Improving the Statistical Aspects of E-rater: Exploring Alternative Feature Reduction and Combination Rules

Author(s):
Feng, Xing; Dorans, Neil J.; Patsula, Liane N.; Kaplan, Bruce
Publication Year:
2003
Report Number:
RR-03-15
Source:
Document Type:
Subject/Key Words:
e-rater automated essay scoring prediction classification

Abstract

This study explores alternative ways of reducing the number of variables/features and additional ways of combining information across features to produce more stable and accurate e-rater scores. Following an explanation of the statistical aspects of the process is a description of alternatives to the process. Our explorations resulted in certain conclusions and directions for future research. We have examined enough e-rater data to conclude that stepwise regression seems to be effective as a feature reduction procedure. However, this may be attributed to the consistently strong relationship with essay score that is observed for the content vector analysis (CVA) variables and the two variables used to approximate word length (number of auxiliary verbs and the ratio of the number of auxiliary verbs to the number of words). To yield better validation results, we also suggest that the hold-out method for evaluating validity should replace the current two-stage approach of first developing a model in a quasi-uniform training sample and then validating these results in a target cross-validation sample. More research is needed in several areas.
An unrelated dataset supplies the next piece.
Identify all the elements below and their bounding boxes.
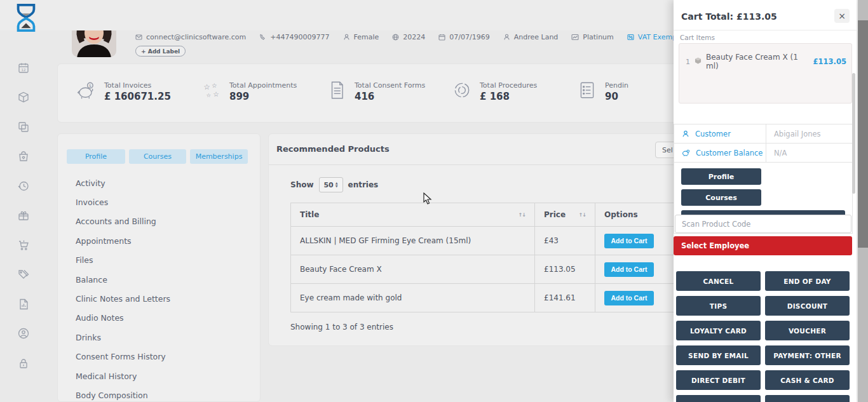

First, explicit modeling of the part of essay scores that is unrelated to word length is warranted. The POM (Proportional Odds Model) approach should be investigated in greater depth. Also needed is a statistical justification for using essay scores to score CVA variables. Algorithmic approaches to prediction/classification problem, such as boosting, may prove fruitful. Further investigation of quantile regression and ridge regression should be conducted.